Global markets were roiled on Monday as President Donald Trump’s aggressive 34% reciprocal tariff announcement triggered a panic selloff, with Hong Kong’s Hang Seng Index crashing 11.75% or 2,684.07 points to 20,165.75 by midday — its worst drop since the 2008 financial crisis.
The market turmoil intensified as China responded with its own set of countermeasures, including additional tariffs on U.S. goods and plans to restrict exports of rare earth elements vital to high-tech and medical industries. The Chinese yuan slipped to its weakest level since January, while bond prices surged as investors rushed toward safer assets.
Back home, Indian indices mirrored the global sentiment.

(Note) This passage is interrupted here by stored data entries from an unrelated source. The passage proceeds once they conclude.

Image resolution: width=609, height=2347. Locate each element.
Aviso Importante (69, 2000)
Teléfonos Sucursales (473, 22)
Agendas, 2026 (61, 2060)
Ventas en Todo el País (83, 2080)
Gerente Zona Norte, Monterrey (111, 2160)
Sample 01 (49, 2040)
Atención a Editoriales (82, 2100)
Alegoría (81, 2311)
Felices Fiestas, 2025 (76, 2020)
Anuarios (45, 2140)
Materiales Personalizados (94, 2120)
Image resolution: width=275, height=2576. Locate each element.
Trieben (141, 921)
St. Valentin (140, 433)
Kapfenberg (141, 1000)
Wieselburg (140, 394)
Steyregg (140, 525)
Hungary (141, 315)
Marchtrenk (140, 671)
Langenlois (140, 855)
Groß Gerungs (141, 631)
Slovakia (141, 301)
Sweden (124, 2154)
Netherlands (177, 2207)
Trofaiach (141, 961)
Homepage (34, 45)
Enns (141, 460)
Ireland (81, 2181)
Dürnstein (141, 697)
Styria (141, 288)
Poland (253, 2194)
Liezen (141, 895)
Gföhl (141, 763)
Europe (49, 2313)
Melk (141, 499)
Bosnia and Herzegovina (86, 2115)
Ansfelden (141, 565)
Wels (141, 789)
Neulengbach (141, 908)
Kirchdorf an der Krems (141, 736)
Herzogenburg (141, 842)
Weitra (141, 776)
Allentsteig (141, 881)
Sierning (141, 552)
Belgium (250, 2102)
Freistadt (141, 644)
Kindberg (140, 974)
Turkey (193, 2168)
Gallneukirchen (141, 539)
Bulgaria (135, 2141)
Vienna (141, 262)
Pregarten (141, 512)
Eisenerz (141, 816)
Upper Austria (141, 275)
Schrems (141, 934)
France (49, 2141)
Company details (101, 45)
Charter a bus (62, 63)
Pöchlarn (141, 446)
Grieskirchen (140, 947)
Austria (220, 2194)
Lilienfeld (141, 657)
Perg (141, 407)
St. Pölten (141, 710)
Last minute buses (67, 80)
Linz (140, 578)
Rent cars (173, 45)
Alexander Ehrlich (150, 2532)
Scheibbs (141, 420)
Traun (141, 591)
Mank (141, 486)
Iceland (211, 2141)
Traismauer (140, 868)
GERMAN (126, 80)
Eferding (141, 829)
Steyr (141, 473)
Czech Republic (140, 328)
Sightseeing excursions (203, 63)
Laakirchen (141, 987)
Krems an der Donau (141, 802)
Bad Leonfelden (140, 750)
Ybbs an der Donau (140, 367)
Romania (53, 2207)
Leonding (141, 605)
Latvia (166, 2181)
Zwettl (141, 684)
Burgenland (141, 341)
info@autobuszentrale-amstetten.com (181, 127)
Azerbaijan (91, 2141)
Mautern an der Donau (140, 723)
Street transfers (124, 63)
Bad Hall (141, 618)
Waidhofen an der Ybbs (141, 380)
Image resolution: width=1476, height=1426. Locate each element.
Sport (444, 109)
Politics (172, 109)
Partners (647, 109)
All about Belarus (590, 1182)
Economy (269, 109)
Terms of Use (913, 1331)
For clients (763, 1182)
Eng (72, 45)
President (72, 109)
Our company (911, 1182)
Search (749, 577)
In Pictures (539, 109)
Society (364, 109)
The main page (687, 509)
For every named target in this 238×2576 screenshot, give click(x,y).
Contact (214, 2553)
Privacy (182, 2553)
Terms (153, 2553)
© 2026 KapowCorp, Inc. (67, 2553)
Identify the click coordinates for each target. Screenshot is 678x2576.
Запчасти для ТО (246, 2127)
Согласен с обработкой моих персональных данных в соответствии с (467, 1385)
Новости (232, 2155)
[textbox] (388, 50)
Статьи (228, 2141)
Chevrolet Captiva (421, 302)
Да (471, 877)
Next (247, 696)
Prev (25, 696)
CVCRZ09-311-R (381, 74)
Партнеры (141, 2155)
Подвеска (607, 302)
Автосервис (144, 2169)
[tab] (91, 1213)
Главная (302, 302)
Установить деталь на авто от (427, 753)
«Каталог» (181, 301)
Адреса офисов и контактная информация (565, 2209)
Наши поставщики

The BSE Sensex tanked 3,939.68 points to 71,425.01, while the Nifty 50 slumped 5.07% to 21,743.65 — both registering their steepest intraday fall since March 2020.
Hong Kong’s financial heavyweights bore the brunt, with HSBC and Standard Chartered shares tumbling over 15%. China’s CSI300 index lost more than 5%, while major tech players like Alibaba and Tencent dropped over 8%. Solar, appliances, and semiconductor stocks also recorded double-digit losses amid escalating fears of a prolonged trade war and looming recession.